EMIGRATION OF TECH TALENT SURGES
Applications from African software engineers for skilled worker visas in the UK, Canada, and Germany increased by 47 percent in 2025 compared to 2023, according to migration data compiled by the African Development Bank. Nigeria alone saw 34,000 tech professionals relocate abroad in the past eighteen months.
Source: African Development Bank, African Economic Outlook, February 2026The exodus represents a devastating loss for ecosystems that spent a decade cultivating local talent. Programs like Andela, which trained African software developers to work with international companies, created a generation of engineers who might have built the continent's next major technology firms. Many are now building value elsewhere.
"Every departure is a vote of no confidence," said Dr. Bitange Ndemo, former permanent secretary in Kenya's Ministry of Information and Communications and currently a professor at the University of Nairobi. "We're not just losing engineers. We're losing the people who might have trained the next generation, who might have started the next wave of companies."
Infrastructure Gaps Widen
The funding crunch has also exposed persistent infrastructure deficits that the boom years papered over but never solved. Reliable electricity remains a luxury in much of the continent. Internet penetration, while growing, still reaches only 43 percent of Africans. Mobile data costs, though falling, remain among the highest in the world relative to income.
The International Telecommunication Union estimated in its latest report that Africa needs $100 billion in digital infrastructure investment by 2030 to achieve meaningful connectivity for the majority of its 1.4 billion people. Current investment levels suggest the continent will fall $60 billion short of that target.
For mobile money — the one genuinely African innovation that transformed financial inclusion across the continent — the infrastructure constraints are becoming acute. M-Pesa, the Kenyan mobile money platform that inspired a generation of fintech imitators, continues to process billions of dollars in transactions. But smaller competitors have struggled, and the hoped-for evolution toward more sophisticated digital financial services has stalled.
Voices of Caution and Resilience
Not everyone sees the current moment as purely catastrophic. Some observers argue that the boom years produced excessive valuations and unsustainable business models, and that a correction was inevitable and perhaps healthy.
"The companies that survive this will be stronger," said Kola Aina, founding partner of Ventures Platform, a Lagos-based early-stage fund that has continued deploying capital through the downturn. "We're seeing founders focus on unit economics, on building real businesses rather than chasing growth metrics that impress investors. That's not a bad thing."

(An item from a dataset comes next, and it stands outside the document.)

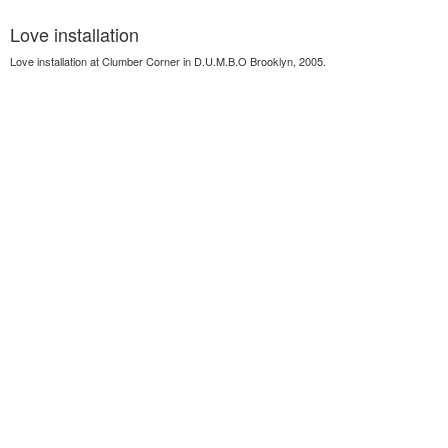
Love installation
Love installation at Clumber Corner in D.U.M.B.O Brooklyn, 2005.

There are also signs that domestic and pan-African capital is beginning to fill some of the gap left by retreating international investors. The African Development Bank announced in February a $500 million facility to support tech-enabled small and medium enterprises. Several African family offices and institutional investors have increased their allocations to local venture funds.
Yet the scale remains modest compared to what international capital provided. And the fundamental question — whether Africa's tech ecosystem can mature into self-sustaining vitality or will remain dependent on foreign investment cycles — remains unanswered.
What Comes Next
Back in Lagos, Amara Okonkwo has started teaching coding on weekends, training younger Nigerians who still believe technology can transform their prospects. She's also exploring opportunities in Dubai and London but hasn't committed to leaving.

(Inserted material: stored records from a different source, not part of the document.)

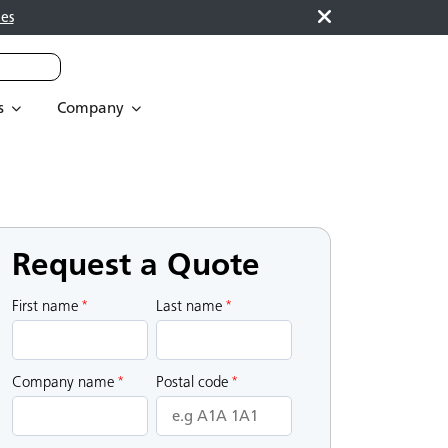
es
s
Company
Request a Quote
First name
*
Last name
*
Company name
*
Postal code
*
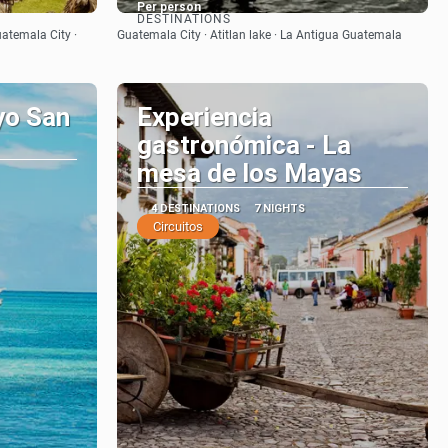
Per person
DESTINATIONS
See
uatemala City ·
Guatemala City · Atitlan lake · La Antigua Guatemala
yo San
Experiencia
gastronómica - La
mesa de los Mayas
4 DESTINATIONS
7 NIGHTS
Circuitos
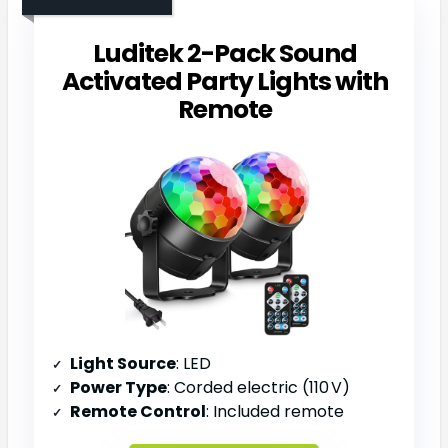
Luditek 2-Pack Sound
Activated Party Lights with
Remote
Light Source
: LED
Power Type
: Corded electric (110 V)
Remote Control
: Included remote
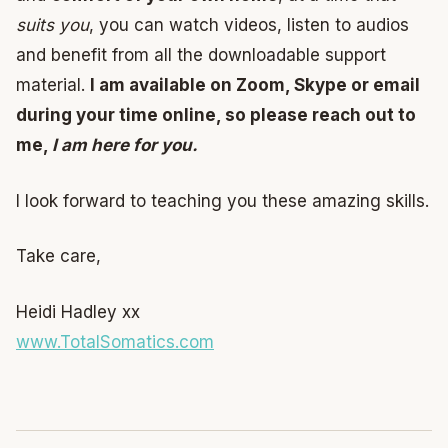
suits you
, you can watch videos, listen to audios
and benefit from all the downloadable support
material.
I am available on Zoom, Skype or email
during your time online, so please reach out to
me,
I am here for you.
I look forward to teaching you these amazing skills.
Take care,
Heidi Hadley xx
www.TotalSomatics.com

"The infrastructure we built — the skills, the networks, the understanding of local markets — that doesn't disappear overnight," she said. "The question is whether we'll still be here when the money comes back, or whether we'll have scattered to the four winds."
Dr. Ndemo, who helped architect Kenya's tech-friendly policies over the past two decades, offered a longer view. "Africa has survived many winters," he said. "What we built in the last decade was real, even if the valuations were not. The fundamentals — a young population, growing connectivity, entrepreneurial energy — have not changed. The question is patience. Do we have enough of it? Do our investors? Do our governments?"